Decoding Nature’s Chemistry
Fungi: A new starting point for drug discovery
Dear SoTA,
The future of drug discovery lies in learning from natural evolution, shaped by billions of years of optimization, not in forcing synthetic chemistry on complex biology. Nature offers immense medicinal potential, yet 99% of its chemistry remains unexplored. Unlocking this frontier starts with the ability to rapidly analyze natural molecules at scale.
Expanding chemical space for drug discovery
Small molecule therapeutics remain the cornerstone of modern medicine. Yet most new drugs are built from a limited set of known chemical scaffolds that are easy to synthesize. This has kept discovery efforts clustered in a narrow region of chemical space, repeatedly optimizing known, low-complexity structures rather than exploring novel ones.
Meanwhile, nature operates in a far broader chemical universe. Over billions of years, it has generated complex, functional molecules far beyond the diversity of what humans can make. About half of all approved small-molecule drugs are in fact structurally inspired by natural designs, with evolution optimizing these molecules for biological function.
Many multi-billion-dollar drugs trace their origins to natural molecules: statins (~$17B) for lowering cholesterol, Penicillin (~$10B) for antibiotics, Cyclosporine A (~$3B) for immunosuppression, Fingolimod (~$2B) for multiple sclerosis, and Paclitaxel (~$6B) for cancer therapy. Natural molecules also have faster developmental timelines and a 30% higher chance of passing clinical trials.
The visualization below shows how natural molecules (from animals, bacteria, fungi, and plants) occupy distinct regions of chemical space compared to synthetic ones.
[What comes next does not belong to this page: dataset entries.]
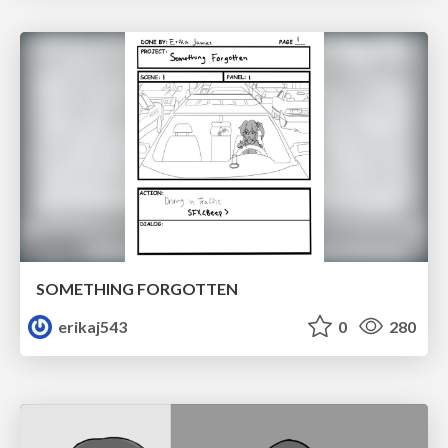
SOMETHING FORGOTTEN
erikaj543
0
280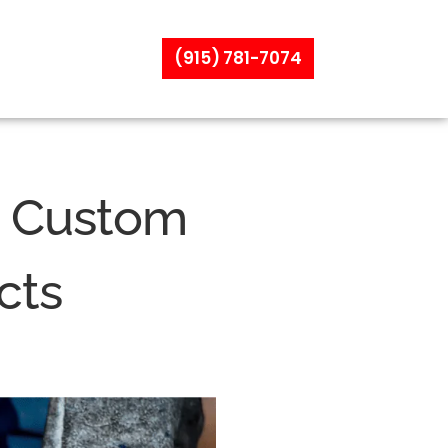
(915) 781-7074
n Custom
cts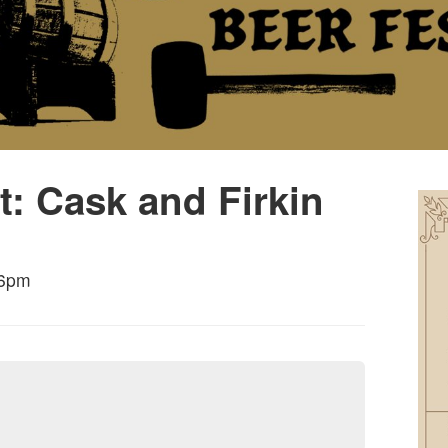
t: Cask and Firkin
 6pm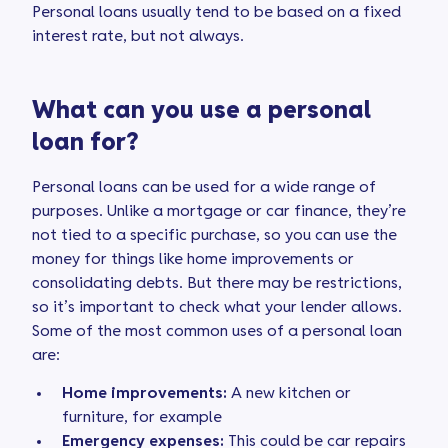
Personal loans usually tend to be based on a fixed
interest rate, but not always.
What can you use a personal
loan for?
Personal loans can be used for a wide range of
purposes. Unlike a mortgage or car finance, they’re
not tied to a specific purchase, so you can use the
money for things like home improvements or
consolidating debts. But there may be restrictions,
so it’s important to check what your lender allows.
Some of the most common uses of a personal loan
are:
Home improvements:
A new kitchen or
furniture, for example
Emergency expenses:
This could be car repairs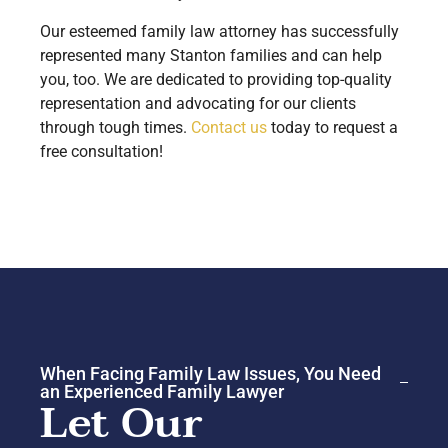
Our esteemed family law attorney has successfully
represented many Stanton families and can help
you, too. We are dedicated to providing top-quality
representation and advocating for our clients
through tough times.
Contact us
today to request a
free consultation!
When Facing Family Law Issues, You Need
an Experienced Family Lawyer
Let Our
Each dot represents a molecule, clustered by similarity.
While screening nature for new molecules has sharply declined since the 1980s due to slow, manual discovery workflows and limited structural identification tools, advances in machine learning and analytical chemistry now make it possible to decode nature’s chemistry at scale. This unlocks vast, bioactive regions of chemical space that were previously out of reach for drug discovery.
Gaia-01: AI for molecular structure prediction from spectra
The key step for knowing what molecules are in a natural sample, and whether they are interesting for drug discovery, is decoding their chemical structure. Mass spectrometry is the fastest and most sensitive method for profiling molecules from natural samples, and its resolution is now orders of magnitude higher than during past large-scale screening efforts. The technology works by breaking molecules into fragments and measuring their mass-to-charge ratios, the patterns of which can be used to infer a molecule’s chemical structure. Recent advances now allow fine-grained distinction between closely related molecules and reconstruction of complex molecular structures directly from natural samples. Modern machine learning transforms this detection tool into a predictive tool for inferring molecular structures directly from complex mixtures of natural molecules. This task would otherwise require lengthy isolation and purification of each molecule, followed by structure determination using more advanced tools such as nuclear magnetic resonance (NMR).
We’ve built Gaia-01, a 1-billion-parameter autoregressive transformer model that predicts molecular structures directly from mass spectrometry data and achieves a 13% performance improvement over the current state of the art. More in our blogpost.
Gaia-01 advances two critical capabilities:
New chemical starting points for drug discovery, directly from nature
Gaia-01 allows us to rapidly identify molecules with drug-like properties from natural samples. From these natural molecules, we can design synthetic analogues for testing against therapeutic targets, bridging nature’s molecular diversity with modern medicinal chemistry.A vastly expanded data foundation for generative molecule design
Current generative small molecule models repurpose known compounds due to limited data. Gaia-01 can recover molecular structures hidden in millions of publicly available mass spectral datapoints, expanding the set of known natural molecules by up to 100-fold. This opens the door to generative models that learn not just from human-made chemistry, but from nature’s own design principles.
At Novogaia, we apply these technologies to decode fungal chemistry. Fungi remain one of nature’s richest but most unexploited sources of pharmacologically active molecules. Our mission is to unlock a new era in drug discovery from fungi by using AI to systematically uncover their molecular diversity and translate it into new therapeutic breakthroughs. To make that happen, we’re building a broader AI-driven discovery pipeline that brings this technology fully to life.
Nature has far more to offer than we’ve ever been able to see. With the right tools, we can finally start to look.
Yours,






Fascinating work on expanding the compond library for early discovery. That 30% trial sucess rate advantage for natural mollecules is understated as a risk reducer in trial design. I'd be curious how the bioavailability profiles of your fungal-derived candidates compare to synthetics when factoring in absorption and metabolic stability for Phase I planning.